Why do lots of people want to transform skewed data into normal distributed data for machine learning applications? For image and tabular data, lots of people transform the skewed data into normally distributed data during preprocessing. 
What does the normal distribution mean in machine learning? Is it an essential assumption of machine learning algorithms? 
Even the image data, I've seen quantile transformation, which transforms the whole pixels of an image to follow normal or uniform distribution. 
I can think of one reason: to avoid the influence of outliers. But these transformation distort the original distribution of data. 
Why is the normal distribution so important to machine learning that lots of preprocessing includes this step?
 A: The answer above really nails it. I'd just like to add that it is worth separating the idea of wanting "normality" vs.  wanting to scale all features to be on the similar range (even if they have different distributions). Both of these transformations have their pros and cons, and sometimes are necessary to avoid numerical quirks in the optimization step or avoid systemic biases in these algorithms. 
Also, it depends what type of "machine learning" you're referring to (i.e., SVMs, tree-based models, neural nets, etc..), as these all behave differently and may have different numerical issues. As mentioned above, there are benefits in certain situations, but  the idea that normalizing skewed data will lead to better performance is not a bullet-proof strategy. In general, justifying any "pre-processing" or "data manipulation/transformation" steps tends to be a more robust alternative. 

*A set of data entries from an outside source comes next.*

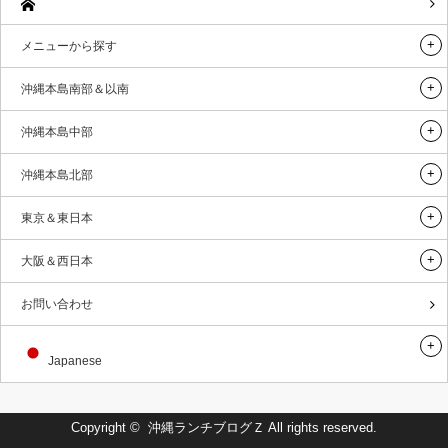
メニューから探す
沖縄本島南部＆以南
沖縄本島中部
沖縄本島北部
東京＆東日本
大阪＆西日本
お問い合わせ
Japanese
Copyright ©
沖縄ランチブログＺ
All rights reserved.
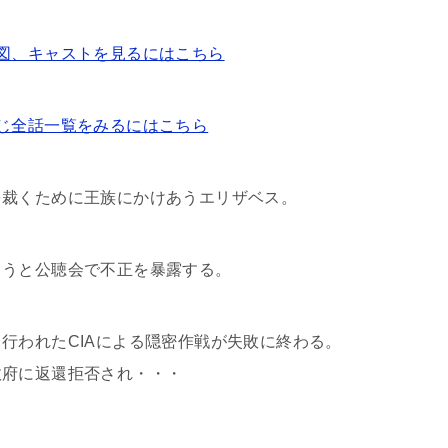
図、キャストを見るにはこちら
じ全話一覧をみるにはこちら
を裁くために王族にかけあうエリザベス。
ようと公聴会で不正を暴露する。
行われたCIAによる隠密作戦が失敗に終わる。
政府に返還拒否され・・・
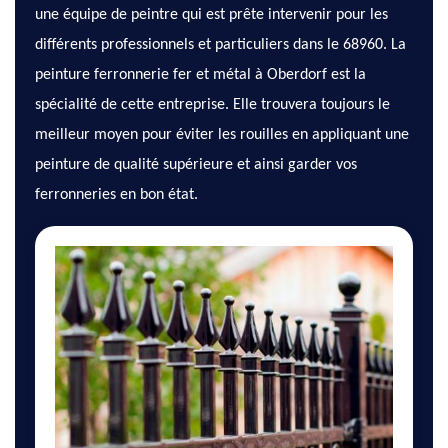
une équipe de peintre qui est prête intervenir pour les
différents professionnels et particuliers dans le 68960. La
peinture ferronnerie fer et métal à Oberdorf est la
spécialité de cette entreprise. Elle trouvera toujours le
meilleur moyen pour éviter les rouilles en appliquant une
peinture de qualité supérieure et ainsi garder vos
ferronneries en bon état.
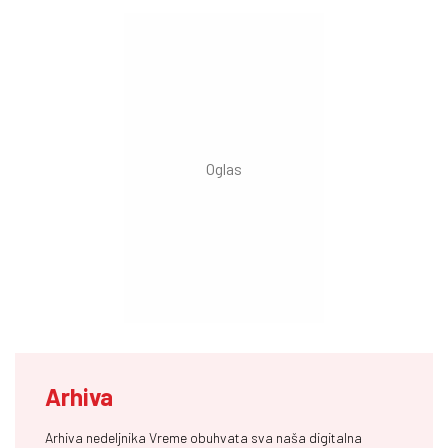
Arhiva
Arhiva nedeljnika Vreme obuhvata sva naša digitalna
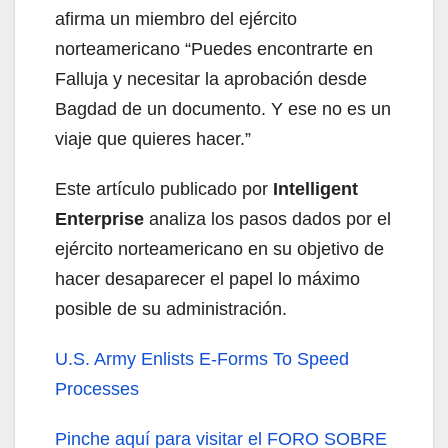
afirma un miembro del ejército
norteamericano “Puedes encontrarte en
Falluja y necesitar la aprobación desde
Bagdad de un documento. Y ese no es un
viaje que quieres hacer.”
Este artículo publicado por
Intelligent
Enterprise
analiza los pasos dados por el
ejército norteamericano en su objetivo de
hacer desaparecer el papel lo máximo
posible de su administración.
U.S. Army Enlists E-Forms To Speed
Processes
Pinche aquí
para visitar el FORO SOBRE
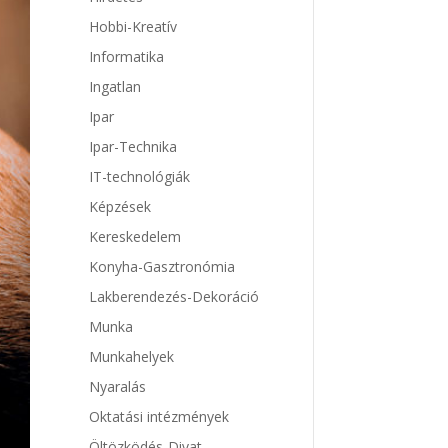
Hobbi-Kreatív
Informatika
Ingatlan
Ipar
Ipar-Technika
IT-technológiák
Képzések
Kereskedelem
Konyha-Gasztronómia
Lakberendezés-Dekoráció
Munka
Munkahelyek
Nyaralás
Oktatási intézmények
Öltözködés-Divat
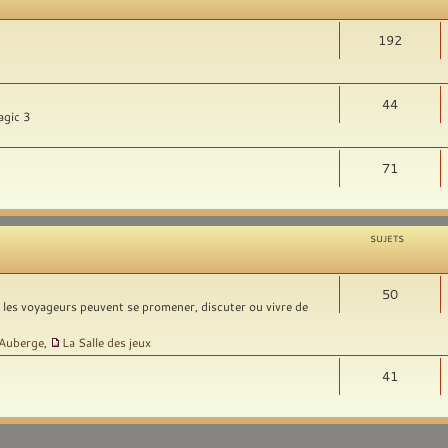
192
44
agic 3
71
SUJETS
50
t les voyageurs peuvent se promener, discuter ou vivre de
'Auberge
,
La Salle des jeux
41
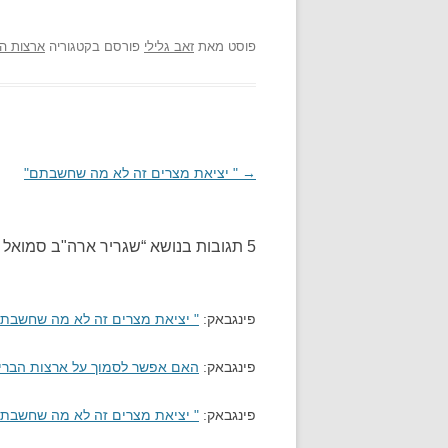
פוסט
מאת
זאב גלילי
פורסם בקטגוריה
ארצות ה
→
ניווט
" יציאת מצרים זה לא מה שחשבתם"
בפוסטים
5 תגובות בנושא “
שגריר ארה"ב סמואל לו
פינגבאק:
" יציאת מצרים זה לא מה שחשבתם" 
פינגבאק:
האם אפשר לסמוך על ארצות הברית? 
פינגבאק:
" יציאת מצרים זה לא מה שחשבתם" 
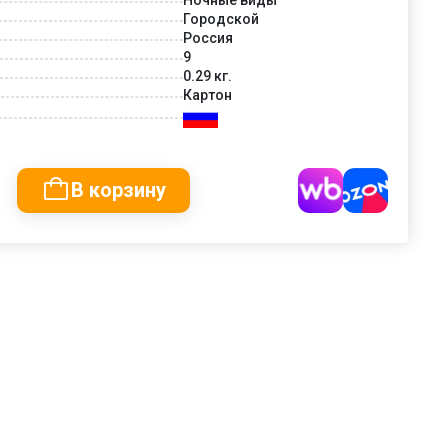
Городской
Россия
9
0.29 кг.
Картон
В корзину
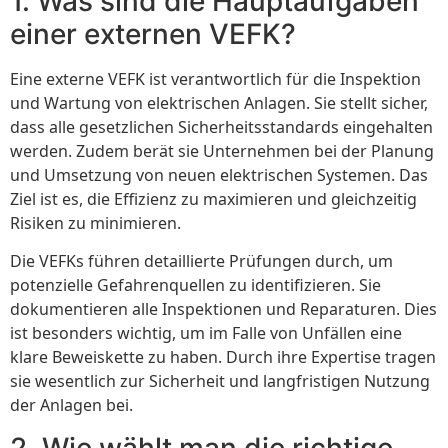
1. Was sind die Hauptaufgaben
einer externen VEFK?
Eine externe VEFK ist verantwortlich für die Inspektion
und Wartung von elektrischen Anlagen. Sie stellt sicher,
dass alle gesetzlichen Sicherheitsstandards eingehalten
werden. Zudem berät sie Unternehmen bei der Planung
und Umsetzung von neuen elektrischen Systemen. Das
Ziel ist es, die Effizienz zu maximieren und gleichzeitig
Risiken zu minimieren.
Die VEFKs führen detaillierte Prüfungen durch, um
potenzielle Gefahrenquellen zu identifizieren. Sie
dokumentieren alle Inspektionen und Reparaturen. Dies
ist besonders wichtig, um im Falle von Unfällen eine
klare Beweiskette zu haben. Durch ihre Expertise tragen
sie wesentlich zur Sicherheit und langfristigen Nutzung
der Anlagen bei.
2. Wie wählt man die richtige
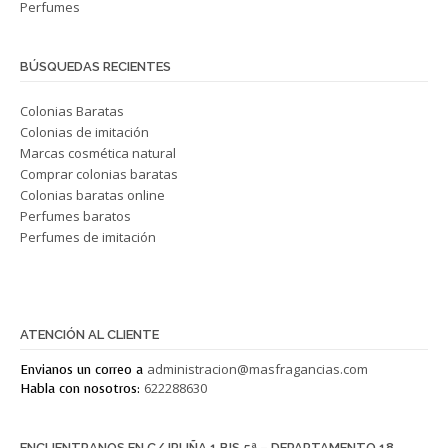
Perfumes
BÚSQUEDAS RECIENTES
Colonias Baratas
Colonias de imitación
Marcas cosmética natural
Comprar colonias baratas
Colonias baratas online
Perfumes baratos
Perfumes de imitación
Este texto está en Blanco.
ATENCIÓN AL CLIENTE
administracion@masfragancias.com
Envianos un correo a
622288630
Habla con nosotros:
ENCUENTRANOS EN C/ IRUÑA 1 BIS 5ª – DEPARTAMENTO 18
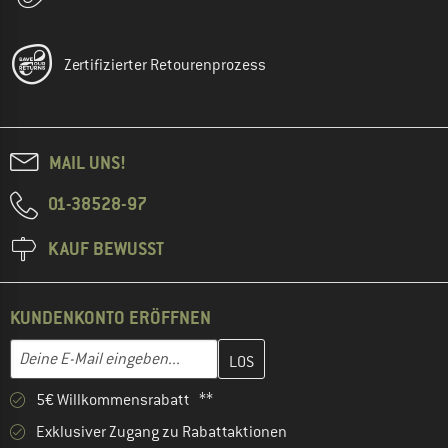
Zertifizierter Retourenprozess
MAIL UNS!
01-38528-97
KAUF BEWUSST
KUNDENKONTO ERÖFFNEN
Gib hier deine E-Mail-Adresse ein und erstelle im nächsten Schri
E-Mail-Adresse
5€ Willkommensrabatt **
Exklusiver Zugang zu Rabattaktionen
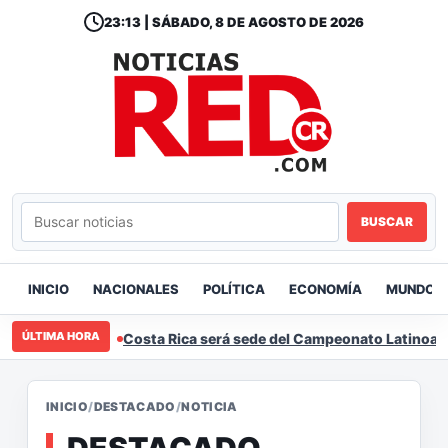
23:13 | SÁBADO, 8 DE AGOSTO DE 2026
BUSCAR
INICIO
NACIONALES
POLÍTICA
ECONOMÍA
MUNDO
ÚLTIMA HORA
Costa Rica será sede del Campeonato Latinoame
INICIO
/
DESTACADO
/
NOTICIA
DESTACADO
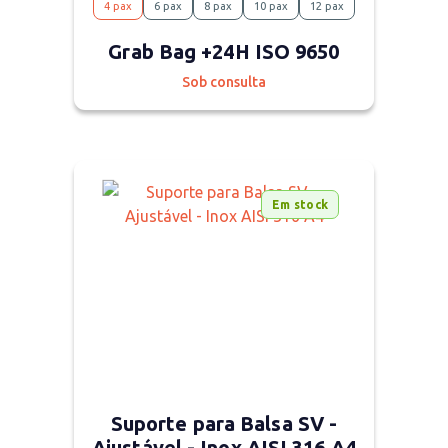
4 pax
6 pax
8 pax
10 pax
12 pax
Grab Bag +24H ISO 9650
Sob consulta
Em stock
Suporte para Balsa SV -
Ajustável - Inox AISI 316 A4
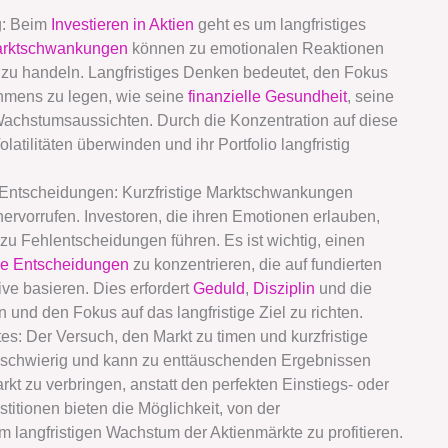
g: Beim
Investieren in Aktien
geht es um langfristiges
rktschwankungen
können zu emotionalen Reaktionen
v zu handeln. Langfristiges Denken bedeutet, den Fokus
hmens zu legen, wie seine
finanzielle Gesundheit
, seine
Wachstumsaussichten. Durch die Konzentration auf diese
latilitäten überwinden und ihr Portfolio langfristig
 Entscheidungen: Kurzfristige Marktschwankungen
ervorrufen. Investoren, die ihren Emotionen erlauben,
zu Fehlentscheidungen führen. Es ist wichtig, einen
ale Entscheidungen
zu konzentrieren, die auf fundierten
ive basieren. Dies erfordert
Geduld
,
Disziplin
und die
ren und den Fokus auf das langfristige Ziel zu richten.
es: Der Versuch, den Markt zu timen und kurzfristige
 schwierig und kann zu enttäuschenden Ergebnissen
arkt zu verbringen, anstatt den perfekten Einstiegs- oder
stitionen bieten die Möglichkeit, von der
langfristigen Wachstum der Aktienmärkte zu profitieren.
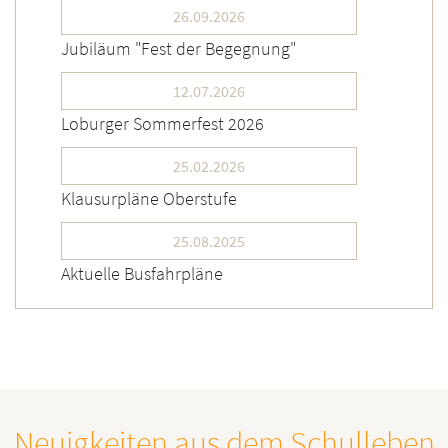
26.09.2026
Jubiläum "Fest der Begegnung"
12.07.2026
Loburger Sommerfest 2026
25.02.2026
Klausurpläne Oberstufe
25.08.2025
Aktuelle Busfahrpläne
Neuigkeiten aus dem Schulleben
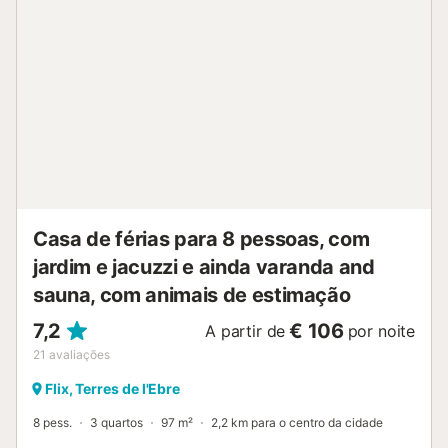
relaxar. A casa de férias também oferece uma varanda
privada onde se pode relaxar à noite. A propriedade está
localizada num canto encantador, ideal para desconectar
como um casal, num ambiente tranquilo e de montanha.
Está situada numa aldeia de montanha a 20 minutos das
praias de L'Hospitalet de L'Infant. O estacionamento
gratuito está disponível na rua. Não são permitidos animais
de estimação, fumar e celebrar eventos. Esta propriedade
tem características de poupança de luz e água. A
utilização do jacuzzi tem um custo adicional a ser pago no
alojamento....
Casa de férias para 8 pessoas, com
jardim e jacuzzi e ainda varanda and
sauna, com animais de estimação
7,2
€ 106
A partir de
por noite
21
avaliações
Flix, Terres de l'Ebre
8 pess.
3 quartos
97 m²
2,2 km para o centro da cidade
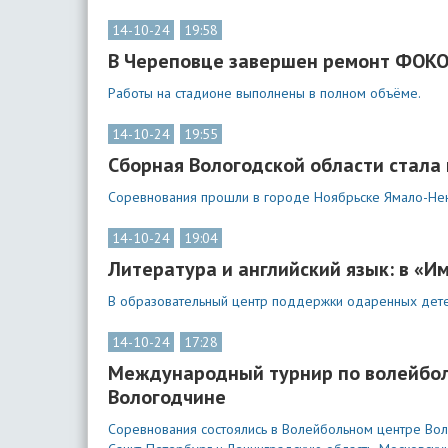
14-10-24
19:58
В Череповце завершен ремонт ФОКО
Работы на стадионе выполнены в полном объёме.
14-10-24
19:55
Сборная Вологодской области стала
Соревнования прошли в городе Ноябрьске Ямало-Нен
14-10-24
19:04
Литература и английский язык: в «И
В образовательный центр поддержки одаренных детей
14-10-24
17:28
Международный турнир по волейболу
Вологодчине
Соревнования состоялись в Волейбольном центре Вол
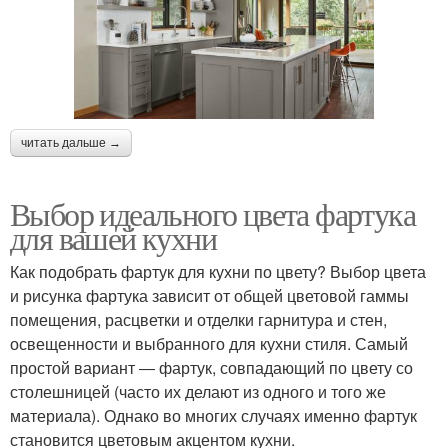
читать дальше →
Выбор идеального цвета фартука
для вашей кухни
Как подобрать фартук для кухни по цвету? Выбор цвета
и рисунка фартука зависит от общей цветовой гаммы
помещения, расцветки и отделки гарнитура и стен,
освещенности и выбранного для кухни стиля. Самый
простой вариант ― фартук, совпадающий по цвету со
столешницей (часто их делают из одного и того же
материала). Однако во многих случаях именно фартук
становится цветовым акцентом кухни.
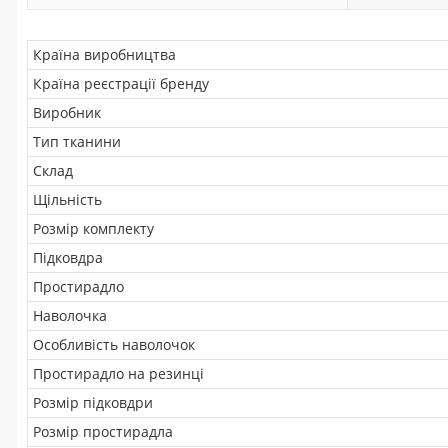
Країна виробництва
Країна реєстрації бренду
Виробник
Тип тканини
Склад
Щільність
Розмір комплекту
Підковдра
Простирадло
Наволочка
Особливість наволочок
Простирадло на резинці
Розмір підковдри
Розмір простирадла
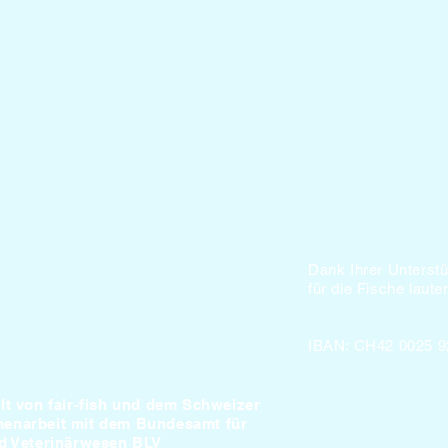
Dank Ihrer Unterst
für die Fische lauter
IBAN: CH42 0025 9
lt von fair-fish und dem Schweizer
enarbeit mit dem Bundesamt für
nd Veterinärwesen BLV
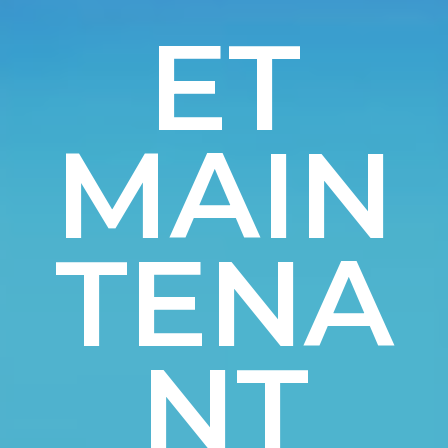
ET
MAIN
TENA
NT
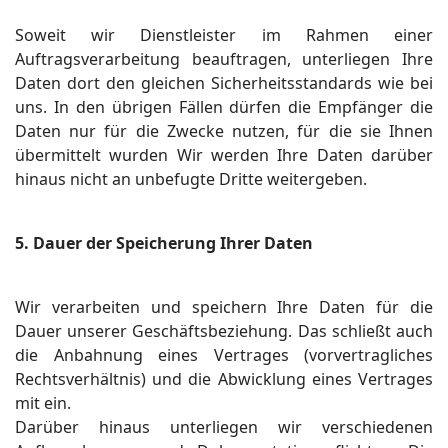
Soweit wir Dienstleister im Rahmen einer
Auftragsverarbeitung beauftragen, unterliegen Ihre
Daten dort den gleichen Sicherheitsstandards wie bei
uns. In den übrigen Fällen dürfen die Empfänger die
Daten nur für die Zwecke nutzen, für die sie Ihnen
übermittelt wurden Wir werden Ihre Daten darüber
hinaus nicht an unbefugte Dritte weitergeben.
5. Dauer der Speicherung Ihrer Daten
Wir verarbeiten und speichern Ihre Daten für die
Dauer unserer Geschäftsbeziehung. Das schließt auch
die Anbahnung eines Vertrages (vorvertragliches
Rechtsverhältnis) und die Abwicklung eines Vertrages
mit ein.
Darüber hinaus unterliegen wir verschiedenen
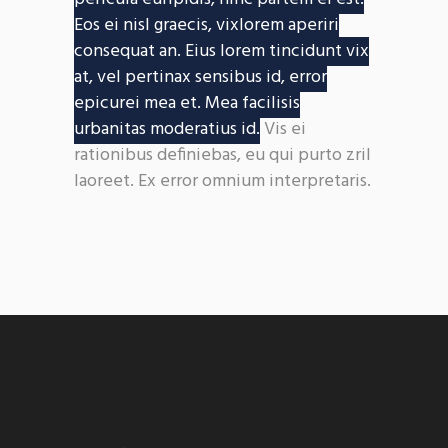
Eos ei nisl graecis, vixlorem aperiri
consequat an. Eius lorem tincidunt vix
at, vel pertinax sensibus id, error
epicurei mea et. Mea facilisis
urbanitas moderatius id.
Vis ei
rationibus definiebas, eu qui purto zril
laoreet. Ex error omnium interpretaris.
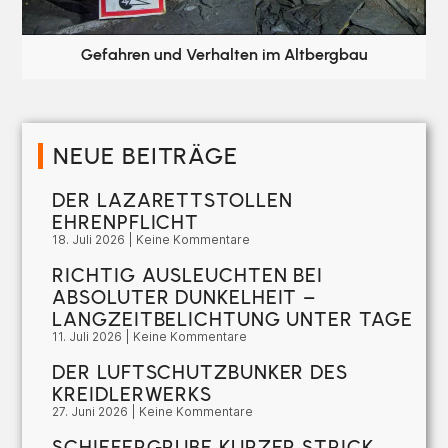
Gefahren und Verhalten im Altbergbau
NEUE BEITRÄGE
DER LAZARETTSTOLLEN
EHRENPFLICHT
18. Juli 2026
Keine Kommentare
RICHTIG AUSLEUCHTEN BEI
ABSOLUTER DUNKELHEIT –
LANGZEITBELICHTUNG UNTER TAGE
11. Juli 2026
Keine Kommentare
DER LUFTSCHUTZBUNKER DES
KREIDLERWERKS
27. Juni 2026
Keine Kommentare
SCHIEFERGRUBE KURZER STRICK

A: As @user2974951 says in a comment, it may be superstition that a Normal distribution is somehow better. Perhaps they have the mistaken idea that since Normal data is the result of many additive errors, if they force their data to be Normal, they can then treat the resulting numbers as having additive error. Or the first stats technique they learned was OLS regression and something about Normal was an assumption...
Normality is in general not a requirement. But whether it’s helpful depends on what the model does with the data.
For example, financial data is often lognormal -- i.e. has a multiplicative (percentage) error. Variational Autoencoders use a Normal distribution at the bottleneck to force smoothness and simplicity. Sigmoid functions work most naturally with Normal data. Mixture models often use a mixture of Normals. (If you can assume it’s Normal, you only need two parameters to completely define it, and those parameters are fairly intuitive in their meaning.)
It could also be that we want a unimodal, symmetric distribution for our modeling and the Normal is that. (And transformations to “Normal” are often not strictly Normal, just more symmetrical.)
Normality may simplify some math for you, and it may align with your conception of the process generating your data: most of your data is in the middle with relatively rarer low or high values, which are of interest.